If a PPP Project is to be bond financed, the PPP Contract drafting must reflect the structure, parties and documentation involved. The key point to bear in mind is that in practice the drafting will not require much amendment. Broadly speaking, the main provisions affected are:
• Definition of the financing documents (e.g. "Senior Finance Documents") - this will need to include the bond finance documentation (but not any on-loan documents between the Issuer and the Private Partner).
• References to the relevant parties - the Issuer may need to be referred to if separate from the Private Partner, the definition of Lenders may need adapting.
• Termination payments - these need to reflect the bond mechanics. See Section 9.4.
• Confidentiality - apart from facilitating the disclosure around the PPP Project in the offering memorandum, the provisions will also need to permit details of the PPP Project to be disclosed to potential investors where the bonds are transferable. In addition, as well as the initial disclosure in the offering memorandum of the project arrangements, including details of contracts, securities laws will generally require ongoing public disclosure of project performance, especially of significant underperformance. This should both be borne in mind by project participants and be reflected in the Project Contract.
• Refinancing - the provisions need to permit ordinary trading of the bonds without triggering the refinancing provisions (e.g. by adapting the definition of "Exempt Refinancing").
The same applies to ensure the Direct Agreement works effectively (see Section 6, Lenders' Step-in Rights). Additional changes may be required to reflect certain bond mechanics (e.g. different reporting requirements/timing) and more than one party may want the rights normally afforded to the Agent (e.g. both the Credit Provider and the Security Trustee would normally receive all notifications usually provided to an Agent).
In considering amendments to documents, a Contracting Authority wishing to attract the full range of financing options will want to avoid making bond-specific amendments beyond those strictly necessary to ensure that it is not making other finance solutions less attractive to bidders and/or discouraging bank debt providers from participating. It will also want to ensure that any solution-specific amendments are objectively and duly justified.
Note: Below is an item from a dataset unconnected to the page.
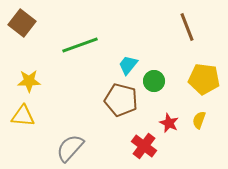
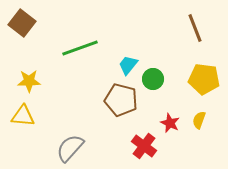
brown line: moved 8 px right, 1 px down
green line: moved 3 px down
green circle: moved 1 px left, 2 px up
red star: moved 1 px right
Where the PPP Project is being financed through other means (e.g. bank debt) at financial close, but a bond refinancing is envisaged upfront, contract provisions should be drafted with this in mind. This may entail drafting provisions appropriately in the PPP Contract signed at financial close (e.g. as regards refinancing), as well as potentially scheduling amendments designed to come into effect when the bond refinancing is implemented. If a bond refinancing has not been contemplated in the PPP Contract, appropriate amendments will need to be agreed at the time when discussing consent and related matters. See Section 5, Refinancing.